2. Der Ministerrat entscheidet über den Abschluß und die Kündigung internationaler Verträge, die im Namen der Regierung der Deutschen Demokratischen Republik abgeschlossen werden (Regierungsabkommen).

3. Der Ministerrat regelt die Verantwortung der Leiter der zentralen staatlichen Organe für den Abschluß und die Kündigung internationaler Verträge, die im Namen der zentralen staatlichen Organe der Deutschen Demokratischen Republik abgeschlossen werden (internationale Vereinbarungen zentraler Organe).  °

4. Der Ministerrat ist für die Organisierung, Durchführung und Kontrolle der Durchführung der Maßnahmen, die zur Erfüllung der von der Deutschen Demokratischen Republik geschlossenen internationalen Verträge notwendig sind, verantwortlich.
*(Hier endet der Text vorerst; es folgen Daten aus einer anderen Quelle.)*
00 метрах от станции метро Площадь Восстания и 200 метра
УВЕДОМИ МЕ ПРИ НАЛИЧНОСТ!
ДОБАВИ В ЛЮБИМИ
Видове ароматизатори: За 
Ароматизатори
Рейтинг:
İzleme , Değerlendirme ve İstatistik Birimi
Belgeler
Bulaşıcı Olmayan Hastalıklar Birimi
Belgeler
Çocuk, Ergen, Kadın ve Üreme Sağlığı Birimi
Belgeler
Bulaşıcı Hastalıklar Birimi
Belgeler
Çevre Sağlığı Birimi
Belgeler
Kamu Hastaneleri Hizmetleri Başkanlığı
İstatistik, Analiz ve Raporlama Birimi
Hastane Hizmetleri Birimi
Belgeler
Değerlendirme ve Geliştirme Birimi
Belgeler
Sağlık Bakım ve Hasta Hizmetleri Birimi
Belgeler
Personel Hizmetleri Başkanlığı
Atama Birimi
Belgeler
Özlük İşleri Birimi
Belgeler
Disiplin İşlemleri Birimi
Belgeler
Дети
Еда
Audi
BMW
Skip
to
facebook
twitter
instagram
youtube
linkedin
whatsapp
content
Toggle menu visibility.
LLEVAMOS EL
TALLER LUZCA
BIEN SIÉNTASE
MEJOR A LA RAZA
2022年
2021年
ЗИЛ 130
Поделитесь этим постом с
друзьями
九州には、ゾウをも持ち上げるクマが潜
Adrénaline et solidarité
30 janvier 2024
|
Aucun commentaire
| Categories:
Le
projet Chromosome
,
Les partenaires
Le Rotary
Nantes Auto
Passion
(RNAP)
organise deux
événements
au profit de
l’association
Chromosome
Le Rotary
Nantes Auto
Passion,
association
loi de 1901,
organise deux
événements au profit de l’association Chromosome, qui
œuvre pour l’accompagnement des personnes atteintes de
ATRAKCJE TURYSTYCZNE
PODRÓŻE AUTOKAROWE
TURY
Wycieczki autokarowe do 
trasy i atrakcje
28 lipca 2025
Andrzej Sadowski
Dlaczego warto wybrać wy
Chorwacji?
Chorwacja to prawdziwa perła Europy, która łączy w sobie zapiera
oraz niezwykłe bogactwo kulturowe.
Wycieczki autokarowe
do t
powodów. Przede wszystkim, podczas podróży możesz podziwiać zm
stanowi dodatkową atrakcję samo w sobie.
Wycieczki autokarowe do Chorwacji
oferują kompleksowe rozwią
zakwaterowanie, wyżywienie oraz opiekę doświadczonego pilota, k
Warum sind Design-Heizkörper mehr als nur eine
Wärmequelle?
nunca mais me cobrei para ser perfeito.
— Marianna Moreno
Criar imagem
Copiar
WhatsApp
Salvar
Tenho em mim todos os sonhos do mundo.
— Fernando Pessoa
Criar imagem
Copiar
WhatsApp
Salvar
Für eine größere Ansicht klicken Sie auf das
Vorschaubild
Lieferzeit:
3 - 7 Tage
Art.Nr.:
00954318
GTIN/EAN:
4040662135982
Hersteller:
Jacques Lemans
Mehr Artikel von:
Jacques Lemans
Dem Staatsrat wird jährlich über die Entwicklung der internationalen Vertragsbeziehungen sowie über die Erfüllung der internationalen Verträge der Deutschen Demokratischen Republik Bericht erstattet.

II. Vorbereitung von Staatsverträgen

1. Die Vorbereitung von Staatsverträgen erfolgt unter Verantwortung des Ministerrates durch die Leiter der zuständigen zentralen staatlichen Organe im Einvernehmen mit dem Minister für Auswärtige Angelegenheiten.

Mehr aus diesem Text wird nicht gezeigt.